RSUD dr. Doris Sylvanus Pelatihan Pengendalian Resistensi Antimikroba Tenaga Kesehatan

BERSAMA-(FOTO ATAS PEMBUKAAN) Plt. Direktur RSUD dr. Doris Sylvanus, Adi Fraditha, S.Kep, Ners, Rabu (2/10/2024) membuka Kegiatan Pelatihan Pengendalian Resistensi Antimikroba Bagi Tenaga Kesehatan di Rumah Sakit, yang digelar di RSUD dr. Doris Sylvanus Palangka Raya. (FOTO BAWAH PENUTUPAN)

PALANGKA RAYA/TABENGAN.CO.ID-Plt. Direktur RSUD dr. Doris Sylvanus, Adi Fraditha, S.Kep, Ners, Senin (30/09/2024) membuka Kegiatan Pelatihan Pengendalian Resistensi Antimikroba Bagi Tenaga Kesehatan di Rumah Sakit di RSUD dr. Doris Sylvanus Palangka Raya.

Dalam sambutannya Adi Fraditha memaparkan apa itu resistensi antimikroba (antimicrobial resistance, AMR), yang merupakan kondisi dimana berkurangnya kemampuan antimikroba untuk membunuh atau menghambat perkembangan mikroba baik bakteri, virus, jamur maupun parasit. Keadaan ini sangat mengkhawatirkan karena jika tidak dapat dikendalikan maka resistensi antimikroba akan menjadi ancaman bagi kesehatan semua makhluk di dunia (global health problem).

“Dimungkinkan terjadi keadaan yang disebut sebagai masa pasca antibiotik (post- antibiotic era), yaitu masa ketika sebagian besar makhluk di dunia akan kehilangan nyawanya karena penyakit infeksi yang tidak dapat disembuhkan oleh antimikroba jenis apapun yang ada pada saat itu,” ungkapnya.

Menurut Adi Fraditha, berbagai studi menunjukkan 40-62 persen antibiotik digunakan secara tidak tepat, karena antara lain digunakan untuk penyakit-penyakit yang sebenarnya tidak memerlukan antibiotik. Pada penelitian kualitas penggunaan antibiotik di berbagai bagian rumah sakit ditemukan 30 persen sampai dengan 80 persen tidak didasarkan pada indikasi.

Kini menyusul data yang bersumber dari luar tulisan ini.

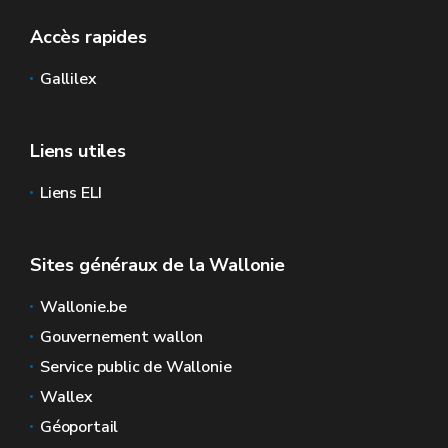
Accès rapides
Gallilex
Liens utiles
Liens ELI
Sites généraux de la Wallonie
Wallonie.be
Gouvernement wallon
Service public de Wallonie
Wallex
Géoportail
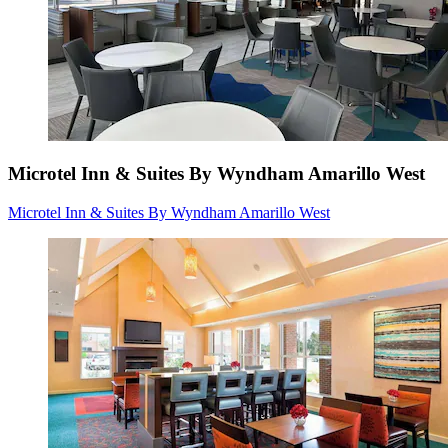
Microtel Inn & Suites By Wyndham Amarillo West
Microtel Inn & Suites By Wyndham Amarillo West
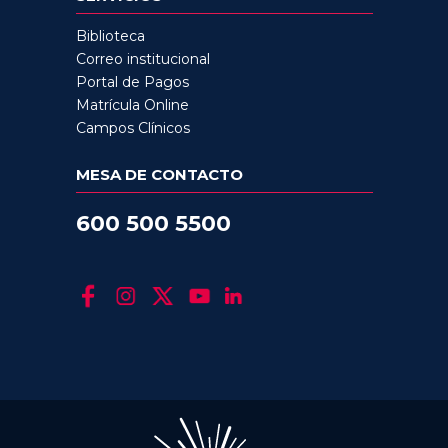
Biblioteca
Correo institucional
Portal de Pagos
Matrícula Online
Campos Clínicos
MESA DE CONTACTO
600 500 5500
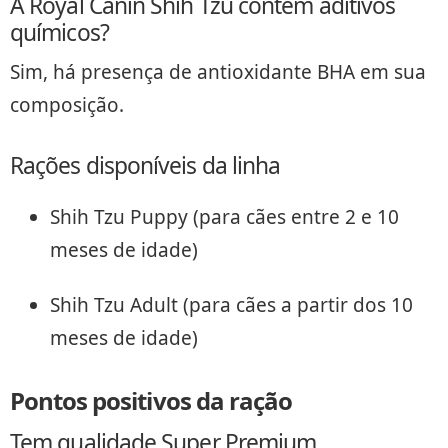
A Royal Canin Shih Tzu contém aditivos
químicos?
Sim, há presença de antioxidante BHA em sua
composição.
Rações disponíveis da linha
Shih Tzu Puppy (para cães entre 2 e 10
meses de idade)
Shih Tzu Adult (para cães a partir dos 10
meses de idade)
Pontos positivos da ração
Tem qualidade Super Premium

“Resistensi antimikroba ini berdampak pada meningkatnya morbiditas dan mortalitas, serta dampak negatif dibidang ekonomi dan sosial menjadi yang sangat tinggi. Beberapa kuman resisten antibiotik sudah banyak ditemukan di seluruh dunia seperti Methicillin-Resistant Staphylococcus Aureus (MRSA), Vancomycin Resistant Enterococci (VRE), Penicillin-Resistant Pneumococci, Klebsiella pneumoniae yang menghasilkan Extended-Spectrum Beta-Lactamase (ESBL), Carbapenem-Resistant Acinetobacter baumannii dan Multiresistant Mycobacterium tuberculosis,” terang Adi Fraditha.

Badan Kesehatan Dunia (WHO) menyusun rencana aksi global untuk mengatasi AMR. Rencana aksi global yang diajukan oleh WHO meliputi data pengamatan resistensi pada manusia dan hewan, penyusunan peraturan, menentukan model bisnis baru untuk pengembangan obat baru serta kajian dampak dari resistensi antibiotika. Di Indonesia, Pemerintah melalui Kementerian Kesehatan Republik Indonesia telah memulai Program Pengendalian Resistensi Antimikroba semenjak tahun 2005; yang secara berkesinambungan diperkuat dengan berbagai kebijakan hingga tahun 2021.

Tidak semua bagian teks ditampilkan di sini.